Onde está o real e o ficcional enquanto assisto a essa narrativa, me perguntava. A forma como o ator se coloca em cena só reforça esse sentimento, já que ele oscila entre narrar e performar, ser ele mesmo e representar a outro. O que é real? É esse momento aqui e agora do teatro em que eu sei que um ator está ali me contando uma história? Mas não é justamente o que ele viveu e não o que ele me conta que é real? Santiago Ramirez não é real? Ele é ficção? Mas como, se ele existiu, nem que seja por seis meses? Ele foi real pra muita gente. Mas o palco não é o lugar da representação? Mas Gabino representou mesmo foi na vida real, fingindo ser outra pessoa, não foi? Assim, permaneço num fluxo instável entre dois mundos, ou, como escreveu Fischer-Lichte, dando continuidade à citação que fiz no início deste texto:
‘‘Quando, durante um espetáculo, a percepção muda repetidamente e, devido a este fato, o espectador é frequentemente transportado a um estado entre as duas ordens, tal diferença perde cada vez mais sua pertinência e, ao contrário, a atenção do sujeito que percebe fixa-se na ruptura da estabilidade, no estado de instabilidade, na passagem. Quanto mais frequentemente o deslocamento aparece, mais o sujeito perceptor torna-se um viajante errando entre dois mundos, entre duas ordens de percepção. Neste processo, ele toma progressivamente consciência da impossibilidade de controlar essa passagem. Ele pode tentar, repetidas vezes, reajustar sua percepção à ordem de presença ou à ordem de representação. No entanto, notará rapidamente que, qualquer que sejam suas intenções, o deslocamento se opera espontaneamente e o propulsiona para um estado entre as duas ordens sem que ele queira ou possa impedi-lo’’ (2013, p.31).

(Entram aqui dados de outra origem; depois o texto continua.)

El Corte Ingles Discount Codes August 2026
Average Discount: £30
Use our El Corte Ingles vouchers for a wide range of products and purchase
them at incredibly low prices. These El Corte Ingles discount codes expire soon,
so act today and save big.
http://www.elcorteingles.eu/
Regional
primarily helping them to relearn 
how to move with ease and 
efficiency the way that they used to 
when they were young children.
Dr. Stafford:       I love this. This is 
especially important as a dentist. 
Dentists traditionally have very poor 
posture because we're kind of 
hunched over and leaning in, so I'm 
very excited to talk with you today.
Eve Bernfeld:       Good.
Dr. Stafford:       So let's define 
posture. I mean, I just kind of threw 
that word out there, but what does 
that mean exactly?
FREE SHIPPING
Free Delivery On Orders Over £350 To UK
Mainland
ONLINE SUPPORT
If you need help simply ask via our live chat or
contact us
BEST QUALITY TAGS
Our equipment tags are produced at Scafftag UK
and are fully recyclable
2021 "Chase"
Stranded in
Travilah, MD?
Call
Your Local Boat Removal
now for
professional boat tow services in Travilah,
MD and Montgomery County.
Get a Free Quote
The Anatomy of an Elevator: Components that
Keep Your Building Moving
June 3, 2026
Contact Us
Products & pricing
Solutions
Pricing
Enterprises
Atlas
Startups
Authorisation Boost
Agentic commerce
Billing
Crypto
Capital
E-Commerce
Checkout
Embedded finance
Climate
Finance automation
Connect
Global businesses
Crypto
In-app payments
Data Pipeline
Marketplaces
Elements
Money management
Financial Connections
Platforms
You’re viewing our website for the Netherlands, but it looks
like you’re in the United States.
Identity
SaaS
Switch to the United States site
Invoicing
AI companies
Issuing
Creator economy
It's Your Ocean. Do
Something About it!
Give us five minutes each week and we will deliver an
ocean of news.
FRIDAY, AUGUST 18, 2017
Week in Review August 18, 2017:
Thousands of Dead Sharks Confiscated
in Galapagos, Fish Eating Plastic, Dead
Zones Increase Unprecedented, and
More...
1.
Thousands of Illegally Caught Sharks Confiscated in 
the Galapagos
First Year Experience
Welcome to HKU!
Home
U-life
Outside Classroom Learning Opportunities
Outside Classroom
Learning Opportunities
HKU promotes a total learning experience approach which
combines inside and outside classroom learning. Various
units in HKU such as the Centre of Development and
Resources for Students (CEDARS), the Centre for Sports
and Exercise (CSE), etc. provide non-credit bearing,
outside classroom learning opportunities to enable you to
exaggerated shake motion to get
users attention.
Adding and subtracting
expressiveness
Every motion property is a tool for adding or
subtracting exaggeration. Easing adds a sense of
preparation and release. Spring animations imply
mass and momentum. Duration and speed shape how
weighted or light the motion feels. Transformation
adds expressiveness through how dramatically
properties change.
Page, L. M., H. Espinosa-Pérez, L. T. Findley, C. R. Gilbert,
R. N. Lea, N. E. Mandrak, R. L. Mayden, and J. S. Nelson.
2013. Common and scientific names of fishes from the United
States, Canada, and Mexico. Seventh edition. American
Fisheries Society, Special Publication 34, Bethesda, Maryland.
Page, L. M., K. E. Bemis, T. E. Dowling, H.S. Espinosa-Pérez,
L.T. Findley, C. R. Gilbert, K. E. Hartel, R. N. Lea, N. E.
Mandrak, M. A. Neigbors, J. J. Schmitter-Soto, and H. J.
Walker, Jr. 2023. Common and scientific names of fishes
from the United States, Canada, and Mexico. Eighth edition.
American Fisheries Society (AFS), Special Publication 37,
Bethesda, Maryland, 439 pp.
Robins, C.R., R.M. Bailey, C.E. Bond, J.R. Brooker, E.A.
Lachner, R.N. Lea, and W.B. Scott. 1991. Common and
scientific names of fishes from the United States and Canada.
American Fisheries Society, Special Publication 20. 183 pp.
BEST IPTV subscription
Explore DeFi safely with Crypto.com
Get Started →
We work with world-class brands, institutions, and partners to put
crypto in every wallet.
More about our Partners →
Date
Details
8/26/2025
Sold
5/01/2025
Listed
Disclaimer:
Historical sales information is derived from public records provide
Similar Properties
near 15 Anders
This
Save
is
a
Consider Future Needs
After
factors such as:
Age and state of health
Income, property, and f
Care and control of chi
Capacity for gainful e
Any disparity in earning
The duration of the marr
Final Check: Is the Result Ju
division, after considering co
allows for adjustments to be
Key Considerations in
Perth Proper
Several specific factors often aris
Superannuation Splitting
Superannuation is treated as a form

A própria metodologia/procedimento de criação é questionável no meu entendimento. Ao mesmo tempo em que aprecio a disponibilidade/coragem do ator em tentar se colocar no lugar do outro, no sentido de vivenciar para poder falar da experiência vivida, me pergunto a validade de tal ação na medida em que ela é insuficiente por principio porque se colocar no lugar do outro nunca é sentir/ser o outro e porque ele implica outros seres humanos que se envolveram afetivamente com uma pessoa que acreditavam ser de verdade. Mas não era? Voltam as minhas incertezas. O próprio ator, em entrevista a um jornal mexicano, admite esta contradição, que, diga-se de passagem, é compartilhada em cena com o espectador em diversos momentos do espetáculo. “Contesto esse método da infiltração que é recorrente no cinema e no teatro – como se passar três dias com um motorista te desse o direito de falar por ele. Esta peça também é uma crítica a essas práticas artísticas que acreditam que aproximar-se de um mundo é suficiente para poder representá-lo. A realidade tem qualquer coisa de irrepresentável; ignorar isso chega a ser imoral ”, afirmou Gabino Rodriguez.
A precariedade com que vivem as pessoas obrigadas a se sustentar com tão pouco reflete-se na construção do espaço, em coerência com o conteúdo da obra. Os objetos de cena são elementos baratos, simples de se achar em qualquer lugar – o que é mais uma contradição, já que isso facilita, e muito, a circulação pelos festivais ao redor do mundo, fazendo-o assim parte de um seleto grupo de companhias ‘escolhidas’ para compor esse circuito. Os tempos e espaços da narrativa – o quarto no barraco, o trabalho na fábrica, a ducha no banheiro, a pista dançante do bar – são criados com poucos elementos, que são construídos e desconstruídos ao longo da encenação, reforçando seu caráter processual e de inacabamento.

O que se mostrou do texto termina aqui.